January 22, 2022
The most recent issue of the Journal of Landscape Architecture features work by Associate Professor Lisa Moffitt, exploring techniques for tracking wind patterns through a rural landscape.
The 13-page article, Wind Grid , appears as part of the thinking eye series in the journal’s Volume 16, Issue 2 (2021).
“Designers often represent wind on a site as a field of vectors,” writes Dr. Moffitt. “This representation of wind presents a simultaneity and totality that is inconsistent with how we experience it as a dispersed, variable, fleeting phenomenon. Was it possible to align the two?”
This question prompted a series of studies, including full-scale site installations, hand-drawn site mappings, surveys, paintings, and physical models.
Images of these experiments illustrate the pages of the article and the journal cover. The text explains Moffitt’s project to understand the “vivid and experiential” wind on a rural property in Huron Country, ON.
The article is available through MacOdrum Library’s E-Resources.

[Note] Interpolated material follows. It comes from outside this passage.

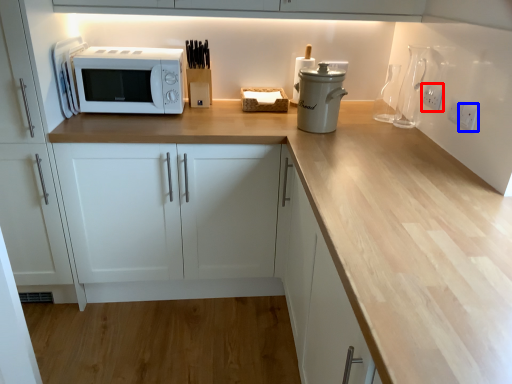 Question: Which object is further to the camera taking this photo, electric outlet (highlighted by a red box) or electric outlet (highlighted by a blue box)?

Choices:
 (A) electric outlet
 (B) electric outlet

Answer: (A)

Lisa Moffitt is an associate professor at the Azrieli School of Architecture & Urbanism at Carleton University. Her work explores reciprocities between environmental processes, physical models that alter these processes, and the models of architecture they suggest. Her research has been published in Landscape Research, Technology | Architecture + Design (TAD), Architectural Research Quarterly (Arq), and Architecture and Culture.
Her design work as founder of Studio Moffitt has also been published widely, including in Dwell Magazine. She is currently completing a book, Architecture’s Model Environments, (UCL Press, Design Research in Architecture series).